Where an entry holds an image, skip the image but reproduce the rest word for word.

▽

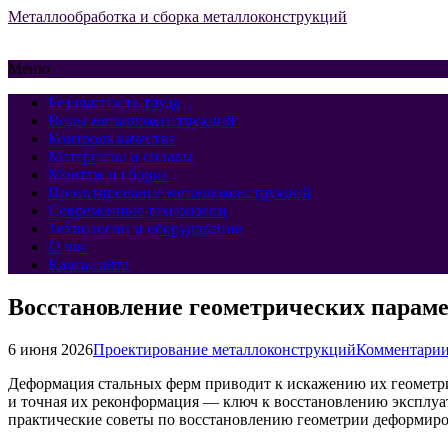
Металлообработка и сборка металлоконструкций
Меню
Безопасность труда
Виды металлоконструкций
Контроль качества
Материалы и сплавы
Монтаж и сборка
Проектирование металлоконструкций
Современные технологии
Технологии и оборудование
О нас
Карта сайта
Восстановление геометрических парам
6 июня 2026
Проектирование металлоконструкций
Комментарии
Деформация стальных ферм приводит к искажению их геометрич
и точная их реконформация — ключ к восстановлению эксплу
практические советы по восстановлению геометрии деформир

△

TASK RESULT:
Металлообработка и сборка металлоконструкций
Меню
Безопасность труда
Виды металлоконструкций
Контроль качества
Материалы и сплавы
Монтаж и сборка
Проектирование металлоконструкций
Современные технологии
Технологии и оборудование
О нас
Карта сайта
Восстановление геометрических парам
6 июня 2026
Проектирование металлоконструкций
Комментарии
Деформация стальных ферм приводит к искажению их геометрич
и точная их реконформация — ключ к восстановлению эксплу
практические советы по восстановлению геометрии деформир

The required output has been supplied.